Page-level text extractions:
━━━━━━━━━━━━━━━━━━━━━━━━━━━━━━

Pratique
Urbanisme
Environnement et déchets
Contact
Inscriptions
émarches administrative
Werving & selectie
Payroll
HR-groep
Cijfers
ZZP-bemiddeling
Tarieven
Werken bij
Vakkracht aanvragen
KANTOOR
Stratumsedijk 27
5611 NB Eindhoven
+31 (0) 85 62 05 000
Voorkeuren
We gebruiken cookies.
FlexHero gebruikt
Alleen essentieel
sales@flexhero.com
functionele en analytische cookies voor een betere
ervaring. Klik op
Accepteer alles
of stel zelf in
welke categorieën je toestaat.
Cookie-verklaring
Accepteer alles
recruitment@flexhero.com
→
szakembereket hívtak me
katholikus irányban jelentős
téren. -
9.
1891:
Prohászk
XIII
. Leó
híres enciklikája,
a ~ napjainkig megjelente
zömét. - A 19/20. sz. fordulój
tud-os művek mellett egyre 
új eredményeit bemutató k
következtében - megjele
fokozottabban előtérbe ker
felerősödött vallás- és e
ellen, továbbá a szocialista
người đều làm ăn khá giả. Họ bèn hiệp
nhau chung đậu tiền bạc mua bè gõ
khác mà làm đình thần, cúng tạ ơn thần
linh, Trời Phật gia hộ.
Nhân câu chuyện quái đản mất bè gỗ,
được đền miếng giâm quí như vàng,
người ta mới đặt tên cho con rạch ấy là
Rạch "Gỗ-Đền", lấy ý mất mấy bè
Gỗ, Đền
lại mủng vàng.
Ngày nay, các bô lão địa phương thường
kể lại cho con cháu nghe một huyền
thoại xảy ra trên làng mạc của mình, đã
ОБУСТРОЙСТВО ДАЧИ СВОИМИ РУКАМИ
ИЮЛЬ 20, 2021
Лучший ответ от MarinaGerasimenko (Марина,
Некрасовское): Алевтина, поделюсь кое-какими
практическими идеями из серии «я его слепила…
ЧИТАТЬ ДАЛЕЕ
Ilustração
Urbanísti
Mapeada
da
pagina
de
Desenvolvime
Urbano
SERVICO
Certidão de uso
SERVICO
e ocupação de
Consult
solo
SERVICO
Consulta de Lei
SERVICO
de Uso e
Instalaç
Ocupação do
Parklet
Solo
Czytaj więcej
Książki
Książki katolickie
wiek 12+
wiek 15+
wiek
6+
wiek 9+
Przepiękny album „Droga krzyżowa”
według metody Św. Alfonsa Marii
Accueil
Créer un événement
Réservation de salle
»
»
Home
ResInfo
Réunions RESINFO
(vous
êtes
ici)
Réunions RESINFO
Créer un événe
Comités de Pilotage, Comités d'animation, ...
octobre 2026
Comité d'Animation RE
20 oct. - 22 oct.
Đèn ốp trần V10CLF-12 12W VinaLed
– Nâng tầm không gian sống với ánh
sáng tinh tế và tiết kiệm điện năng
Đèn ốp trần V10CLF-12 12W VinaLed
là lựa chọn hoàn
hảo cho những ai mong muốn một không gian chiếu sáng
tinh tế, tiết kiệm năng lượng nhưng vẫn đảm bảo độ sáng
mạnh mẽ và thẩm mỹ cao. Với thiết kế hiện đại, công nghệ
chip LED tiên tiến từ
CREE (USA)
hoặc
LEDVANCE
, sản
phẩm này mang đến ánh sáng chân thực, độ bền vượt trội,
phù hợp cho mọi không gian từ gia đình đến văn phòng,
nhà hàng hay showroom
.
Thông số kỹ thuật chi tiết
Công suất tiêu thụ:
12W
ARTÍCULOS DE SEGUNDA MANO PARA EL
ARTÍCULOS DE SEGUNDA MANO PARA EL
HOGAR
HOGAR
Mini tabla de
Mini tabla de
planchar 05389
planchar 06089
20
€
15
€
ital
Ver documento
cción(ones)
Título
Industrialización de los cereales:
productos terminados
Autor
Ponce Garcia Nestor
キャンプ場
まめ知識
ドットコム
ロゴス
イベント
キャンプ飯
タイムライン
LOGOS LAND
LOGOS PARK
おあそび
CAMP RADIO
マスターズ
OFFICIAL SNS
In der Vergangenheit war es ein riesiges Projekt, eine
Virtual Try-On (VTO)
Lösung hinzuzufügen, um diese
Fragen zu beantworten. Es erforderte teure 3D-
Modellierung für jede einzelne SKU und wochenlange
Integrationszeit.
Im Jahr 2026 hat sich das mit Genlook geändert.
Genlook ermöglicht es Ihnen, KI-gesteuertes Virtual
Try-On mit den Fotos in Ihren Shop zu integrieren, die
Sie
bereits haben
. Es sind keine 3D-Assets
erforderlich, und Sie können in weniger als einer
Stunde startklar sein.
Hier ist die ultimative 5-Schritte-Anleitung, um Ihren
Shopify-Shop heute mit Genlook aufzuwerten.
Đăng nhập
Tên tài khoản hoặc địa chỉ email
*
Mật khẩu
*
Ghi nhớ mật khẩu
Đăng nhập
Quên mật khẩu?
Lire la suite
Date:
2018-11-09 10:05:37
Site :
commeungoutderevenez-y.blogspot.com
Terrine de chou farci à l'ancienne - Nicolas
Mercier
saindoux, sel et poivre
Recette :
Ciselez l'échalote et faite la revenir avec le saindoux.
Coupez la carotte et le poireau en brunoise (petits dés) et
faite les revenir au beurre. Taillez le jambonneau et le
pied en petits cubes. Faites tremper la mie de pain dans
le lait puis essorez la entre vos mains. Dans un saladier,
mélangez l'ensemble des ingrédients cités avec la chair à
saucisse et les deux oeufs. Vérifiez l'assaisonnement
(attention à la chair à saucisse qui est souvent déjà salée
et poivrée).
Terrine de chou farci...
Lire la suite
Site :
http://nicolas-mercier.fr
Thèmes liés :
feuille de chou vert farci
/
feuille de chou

━━━━━━━━━━━━━━━━━━━━━━━━━━━━━━

_Task to complete:_ Return every line of the preceding records in which the word "chou" appears.

_Solution to this exercise:_
Terrine de chou farci à l'ancienne - Nicolas
Terrine de chou farci...
feuille de chou vert farci
feuille de chou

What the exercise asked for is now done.